Today’s Firefox Aims to Reduce Your Online Annoyances - Errorcod3
https://blog.mozilla.org/blog/2019/03/19/todays-firefox-aims-to-reduce-your-online-annoyances/
======
dang
Comments moved to
[https://news.ycombinator.com/item?id=19430684](https://news.ycombinator.com/item?id=19430684).

------
Jabbermonkey
If Firefox had treated TabMixPlus (TMP) and other extensions as first-class
citizens when they introduced quantum, I can guarantee I'd be using Firefox
today (along with all the less technical people in my extended network, who
I'd install it for).

Unfortunately, during the transition to quantum and WebExtensions the
developers blocked add-ons making changes to the Firefox interface, which
crippled TMP and a variety of other add-ons. To suddenly have your favorite
add-on crippled is a little painful but what made me walk away was the tone of
responses from Mozilla people on the boards and the bug reports. It ranged
from dismissive, to arrogant, to angry which, particularly given how quickly
the transition took place, just added insult to injury.

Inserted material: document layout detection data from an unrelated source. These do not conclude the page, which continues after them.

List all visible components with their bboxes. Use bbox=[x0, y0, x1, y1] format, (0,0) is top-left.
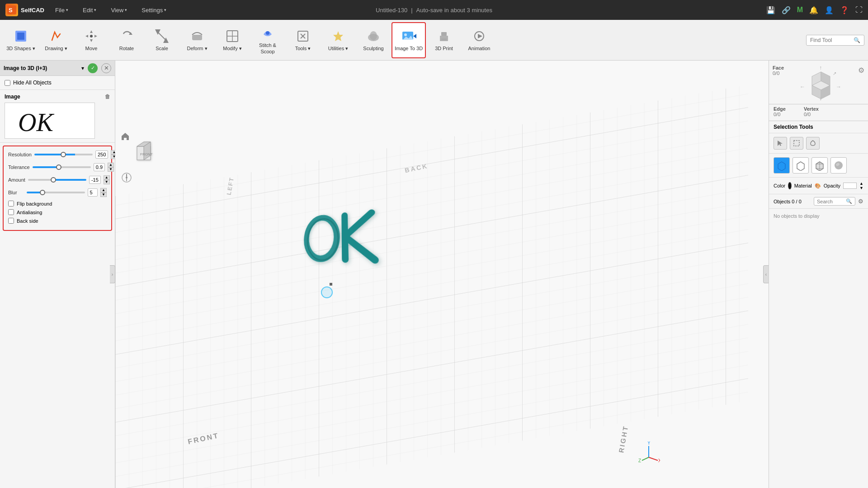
image-delete-icon[interactable]: 🗑 bbox=[105, 94, 110, 100]
tool-sculpting[interactable]: Sculpting bbox=[356, 22, 391, 58]
hide-objects-label: Hide All Objects bbox=[13, 80, 52, 86]
user-icon[interactable]: 👤 bbox=[825, 6, 834, 14]
find-tool-search-icon[interactable]: 🔍 bbox=[854, 37, 860, 43]
flip-background-label: Flip background bbox=[17, 201, 52, 206]
right-gear-icon[interactable]: ⚙ bbox=[858, 66, 864, 75]
back-side-label: Back side bbox=[17, 218, 38, 224]
right-panel: Face 0/0 ↑ ↓ ← bbox=[769, 61, 868, 488]
panel-confirm-button[interactable]: ✓ bbox=[88, 63, 98, 73]
material-icon[interactable]: 🎨 bbox=[815, 183, 821, 189]
bell-icon[interactable]: 🔔 bbox=[809, 6, 818, 14]
tool-modify[interactable]: Modify ▾ bbox=[215, 22, 250, 58]
viewport[interactable]: FRONT BACK LEFT RIGHT FRONT bbox=[115, 61, 769, 488]
find-tool-search[interactable]: 🔍 bbox=[806, 35, 864, 46]
blur-spinner[interactable]: ▲ ▼ bbox=[100, 188, 107, 197]
antialiasing-checkbox[interactable] bbox=[8, 209, 14, 215]
tolerance-down[interactable]: ▼ bbox=[108, 167, 114, 172]
tool-move[interactable]: Move bbox=[74, 22, 108, 58]
help-icon[interactable]: ❓ bbox=[840, 6, 849, 14]
tool-deform[interactable]: Deform ▾ bbox=[180, 22, 214, 58]
menu-file[interactable]: File ▾ bbox=[52, 5, 72, 15]
app-logo[interactable]: S SelfCAD bbox=[5, 4, 44, 16]
amount-slider[interactable] bbox=[28, 179, 86, 181]
select-arrow-tool[interactable] bbox=[774, 137, 787, 150]
objects-search-icon[interactable]: 🔍 bbox=[846, 198, 852, 204]
tool-animation[interactable]: Animation bbox=[462, 22, 496, 58]
svg-text:↗: ↗ bbox=[833, 71, 836, 76]
tool-image-to-3d[interactable]: Image To 3D bbox=[392, 22, 426, 58]
tool-drawing[interactable]: Drawing ▾ bbox=[39, 22, 73, 58]
tolerance-slider[interactable] bbox=[33, 166, 91, 168]
svg-text:Z: Z bbox=[638, 458, 641, 463]
amount-down[interactable]: ▼ bbox=[104, 180, 110, 184]
m-icon[interactable]: M bbox=[797, 6, 803, 14]
find-tool-input[interactable] bbox=[810, 37, 851, 43]
svg-point-39 bbox=[126, 177, 127, 178]
blur-up[interactable]: ▲ bbox=[100, 188, 107, 192]
objects-search-input[interactable] bbox=[817, 199, 844, 204]
amount-spinner[interactable]: ▲ ▼ bbox=[104, 175, 110, 184]
tool-scale[interactable]: Scale bbox=[145, 22, 179, 58]
expand-icon[interactable]: ⛶ bbox=[855, 6, 863, 14]
compass-button[interactable] bbox=[122, 173, 132, 184]
vertex-label: Vertex bbox=[804, 106, 819, 112]
amount-up[interactable]: ▲ bbox=[104, 175, 110, 180]
objects-search[interactable]: 🔍 bbox=[814, 197, 855, 206]
blur-slider[interactable] bbox=[27, 192, 85, 193]
menu-view[interactable]: View ▾ bbox=[107, 5, 131, 15]
hide-objects-row[interactable]: Hide All Objects bbox=[0, 76, 115, 90]
select-lasso-tool[interactable] bbox=[806, 137, 820, 150]
front-label: FRONT bbox=[187, 432, 220, 446]
tool-stitch-scoop[interactable]: Stitch & Scoop bbox=[250, 22, 285, 58]
tool-icon-rotate bbox=[119, 28, 134, 44]
edge-value: 0/0 bbox=[774, 112, 786, 117]
view-wireframe-mode[interactable] bbox=[793, 157, 809, 174]
objects-count: Objects 0 / 0 bbox=[774, 199, 811, 204]
right-nav-cube[interactable]: ↑ ↓ ← → ↗ bbox=[788, 65, 854, 101]
antialiasing-row[interactable]: Antialiasing bbox=[8, 209, 107, 215]
svg-rect-13 bbox=[192, 35, 202, 40]
panel-header: Image to 3D (I+3) ▾ ✓ ✕ bbox=[0, 61, 115, 76]
back-side-row[interactable]: Back side bbox=[8, 218, 107, 224]
right-panel-collapse[interactable]: ‹ bbox=[763, 265, 769, 283]
image-section: Image 🗑 OK bbox=[0, 90, 115, 143]
save-icon[interactable]: 💾 bbox=[766, 6, 775, 14]
panel-collapse-button[interactable]: › bbox=[110, 265, 115, 283]
panel-dropdown-arrow[interactable]: ▾ bbox=[81, 65, 84, 71]
tool-icon-scale bbox=[154, 28, 170, 44]
select-box-tool[interactable] bbox=[790, 137, 803, 150]
tool-tools[interactable]: Tools ▾ bbox=[286, 22, 320, 58]
image-preview[interactable]: OK bbox=[5, 103, 95, 139]
blur-down[interactable]: ▼ bbox=[100, 192, 107, 197]
home-button[interactable] bbox=[121, 132, 130, 143]
flip-background-checkbox[interactable] bbox=[8, 201, 14, 206]
opacity-value[interactable]: 0 bbox=[843, 183, 857, 189]
tool-label-3d-print: 3D Print bbox=[435, 46, 453, 52]
tool-3d-shapes[interactable]: 3D Shapes ▾ bbox=[4, 22, 38, 58]
nav-cube[interactable]: FRONT bbox=[128, 133, 160, 166]
tolerance-up[interactable]: ▲ bbox=[108, 163, 114, 167]
tolerance-label: Tolerance bbox=[8, 164, 30, 170]
opacity-spinner-up[interactable]: ▲▼ bbox=[859, 181, 863, 190]
flip-background-row[interactable]: Flip background bbox=[8, 201, 107, 206]
view-solid-mode[interactable] bbox=[774, 157, 790, 174]
share-icon[interactable]: 🔗 bbox=[782, 6, 791, 14]
panel-close-button[interactable]: ✕ bbox=[101, 63, 111, 73]
tool-label-sculpting: Sculpting bbox=[363, 46, 383, 52]
view-material-mode[interactable] bbox=[830, 157, 847, 174]
view-solid-wire-mode[interactable] bbox=[811, 157, 828, 174]
vertex-value: 0/0 bbox=[804, 112, 819, 117]
objects-gear-button[interactable]: ⚙ bbox=[858, 198, 863, 205]
menu-settings[interactable]: Settings ▾ bbox=[138, 5, 170, 15]
tool-label-scale: Scale bbox=[156, 46, 168, 52]
tool-3d-print[interactable]: 3D Print bbox=[427, 22, 461, 58]
color-swatch[interactable] bbox=[788, 182, 791, 189]
tool-utilities[interactable]: Utilities ▾ bbox=[321, 22, 355, 58]
hide-objects-checkbox[interactable] bbox=[5, 80, 10, 86]
menu-edit[interactable]: Edit ▾ bbox=[79, 5, 100, 15]
amount-row: Amount -15 ▲ ▼ bbox=[8, 175, 107, 184]
resolution-slider[interactable] bbox=[34, 154, 93, 155]
back-side-checkbox[interactable] bbox=[8, 218, 14, 224]
tool-rotate[interactable]: Rotate bbox=[109, 22, 144, 58]
tolerance-spinner[interactable]: ▲ ▼ bbox=[108, 163, 114, 172]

It seemed like Mozilla did get the message by the end of 2017 that their
approach and response to add-ons had alienated many users. One of their 2018
visions included a statement that 'In 2018, extensions will be one of the
reasons why people choose and use Firefox.' Unfortunately, when I looked at
the TMP message boards last year I still saw very little in the way of signs
of cooperation and encouragement from Mozilla. The TMP developer, onemen,
still seems to be trying his best to produce a suite of extensions to
reproduce the lost functionality and to be fair to Mozilla they have been
moving obstacles out of the way but the pace is glacial.

Chrome may be creepy and invasive but right now it's far more flexible and
remains a smoother experience. I'd really love to switch away from Chrome but
I won't trade it for an inflexible Firefox UI. If Mozilla could loosen up on
the UI restrictions, demonstrate that they're doing everything possible to
make the product friendly for add-on developers, and somehow get themselves
around to replicating, or helping to replicate, TMP and other crippled add-ons
then I would enthusiastically consider switching.

------
Causality1
One of my primary online annoyances is having to maintain two Firefox
installations because most of my favored extensions can't or won't be
rewritten for WebExtensions.